Copy all lines below exactly as written. Leave pictures out.

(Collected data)
★ ★ ★ ★ ★

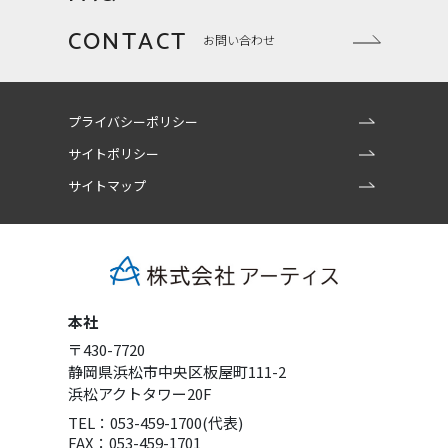
CONTACT
お問い合わせ
プライバシーポリシー
サイトポリシー
サイトマップ
本社
〒430-7720
静岡県浜松市中央区板屋町111-2
浜松アクトタワー20F
TEL：053-459-1700(代表)
FAX：053-459-1701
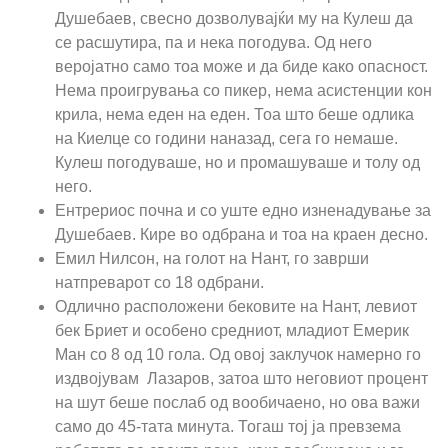
Душебаев, свесно дозволувајќи му на Кулеш да
се расшутира, па и нека погодува. Од него
веројатно само тоа може и да биде како опасност.
Нема проигрувања со пикер, нема асистенции кон
крила, нема еден на еден. Тоа што беше одлика
на Киелце со години наназад, сега го немаше.
Кулеш погодуваше, но и промашуваше и толу од
него.
Ентрериос почна и со уште едно изненадување за
Душебаев. Кире во одбрана и тоа на краен десно.
Емил Нилсон, на голот на Нант, го заврши
натпреварот со 18 одбрани.
Одлично расположени бековите на Нант, левиот
бек Бриет и особено средниот, младиот Емерик
Ман со 8 од 10 гола. Од овој заклучок намерно го
издвојувам Лазаров, затоа што неговиот процент
на шут беше послаб од вообичаено, но ова важи
само до 45-тата минута. Тогаш тој ја превзема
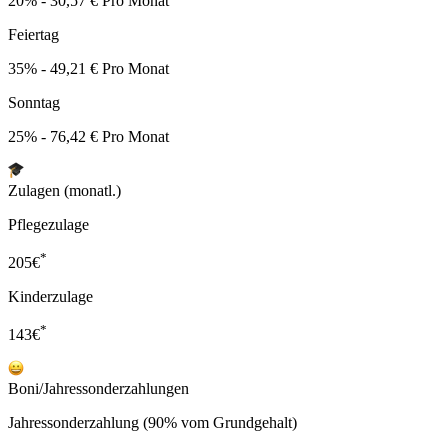
20% - 30,57 € Pro Monat
Feiertag
35% - 49,21 € Pro Monat
Sonntag
25% - 76,42 € Pro Monat
Zulagen (monatl.)
Pflegezulage
*
205
€
Kinderzulage
*
143
€
Boni/Jahressonderzahlungen
Jahressonderzahlung (90% vom Grundgehalt)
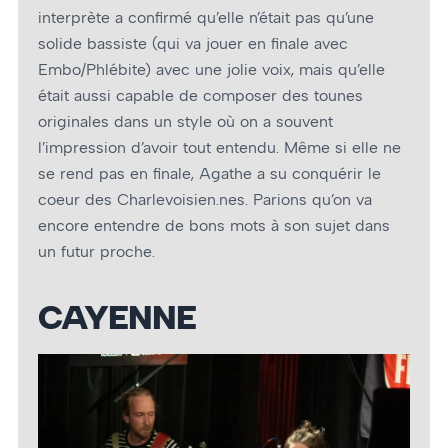
interprète a confirmé qu’elle n’était pas qu’une
solide bassiste (qui va jouer en finale avec
Embo/Phlébite) avec une jolie voix, mais qu’elle
était aussi capable de composer des tounes
originales dans un style où on a souvent
l’impression d’avoir tout entendu. Même si elle ne
se rend pas en finale, Agathe a su conquérir le
coeur des Charlevoisien.nes. Parions qu’on va
encore entendre de bons mots à son sujet dans
un futur proche.
CAYENNE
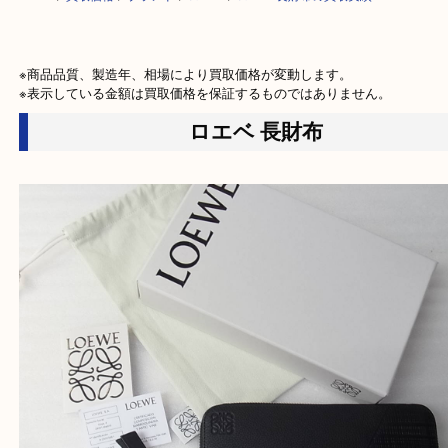
HOME
>
買取価格
>
ブランド
>
ロエベ
>
ロエベ 長財布の買取実績
※商品品質、製造年、相場により買取価格が変動します。

※表示している金額は買取価格を保証するものではありません。
ロエベ 長財布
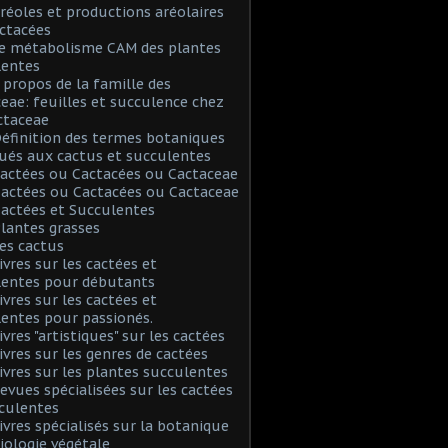
Aréoles et productions aréolaires
ctacées
Le métabolisme CAM des plantes
lentes
A propos de la famille des
eae: feuilles et succulence chez
ctaceae
Définition des termes botaniques
ués aux cactus et succulentes
Cactées ou Cactacées ou Cactaceae
Cactées ou Cactacées ou Cactaceae
Cactées et Succulentes
Plantes grasses
Les cactus
Livres sur les cactées et
lentes pour débutants
Livres sur les cactées et
entes pour passionés.
ivres "artistiques" sur les cactées
Livres sur les genres de cactées
Livres sur les plantes succulentes
Revues spécialisées sur les cactées
culentes
Livres spécialisés sur la botanique
biologie végétale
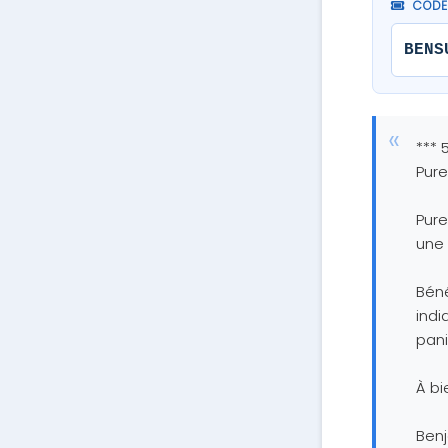
CODE 
BENS
*** 
Pure
Pure
une 
Béné
indi
pani
À bi
Ben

★ ★ ★ ★ ★

## Written solution
CONTACT
お問い合わせ
プライバシーポリシー
サイトポリシー
サイトマップ
本社
〒430-7720
静岡県浜松市中央区板屋町111-2
浜松アクトタワー20F
TEL：053-459-1700(代表)
FAX：053-459-1701
Душебаев, свесно дозволувајќи му на Кулеш да
се расшутира, па и нека погодува. Од него
веројатно само тоа може и да биде како опасност.
Нема проигрувања со пикер, нема асистенции кон
крила, нема еден на еден. Тоа што беше одлика
на Киелце со години наназад, сега го немаше.
Кулеш погодуваше, но и промашуваше и толу од
него.
Ентрериос почна и со уште едно изненадување за
Душебаев. Кире во одбрана и тоа на краен десно.
Емил Нилсон, на голот на Нант, го заврши
натпреварот со 18 одбрани.
Одлично расположени бековите на Нант, левиот
бек Бриет и особено средниот, младиот Емерик
Ман со 8 од 10 гола. Од овој заклучок намерно го
издвојувам Лазаров, затоа што неговиот процент
на шут беше послаб од вообичаено, но ова важи
само до 45-тата минута. Тогаш тој ја превзема
20% - 30,57 € Pro Monat
Feiertag
35% - 49,21 € Pro Monat
Sonntag
25% - 76,42 € Pro Monat
Zulagen (monatl.)
Pflegezulage
*
205
€
Kinderzulage
*
143
€
Boni/Jahressonderzahlungen
Jahressonderzahlung (90% vom Grundgehalt)
interprète a confirmé qu’elle n’était pas qu’une
solide bassiste (qui va jouer en finale avec
Embo/Phlébite) avec une jolie voix, mais qu’elle
était aussi capable de composer des tounes
originales dans un style où on a souvent
l’impression d’avoir tout entendu. Même si elle ne
se rend pas en finale, Agathe a su conquérir le
coeur des Charlevoisien.nes. Parions qu’on va
encore entendre de bons mots à son sujet dans
un futur proche.
CAYENNE
HOME
>
買取価格
>
ブランド
>
ロエベ
>
ロエベ 長財布の買取実績
※商品品質、製造年、相場により買取価格が変動します。

※表示している金額は買取価格を保証するものではありません。
ロエベ 長財布
Aréoles et productions aréolaires
ctacées
Le métabolisme CAM des plantes
lentes
A propos de la famille des
eae: feuilles et succulence chez
ctaceae
Définition des termes botaniques
ués aux cactus et succulentes
Cactées ou Cactacées ou Cactaceae
Cactées ou Cactacées ou Cactaceae
Cactées et Succulentes
Plantes grasses
Les cactus
Livres sur les cactées et
lentes pour débutants
Livres sur les cactées et
entes pour passionés.
ivres "artistiques" sur les cactées
Livres sur les genres de cactées
Livres sur les plantes succulentes
Revues spécialisées sur les cactées
culentes
Livres spécialisés sur la botanique
biologie végétale
CODE 
BENS
*** 
Pure
Pure
une 
Béné
indi
pani
À bi
Ben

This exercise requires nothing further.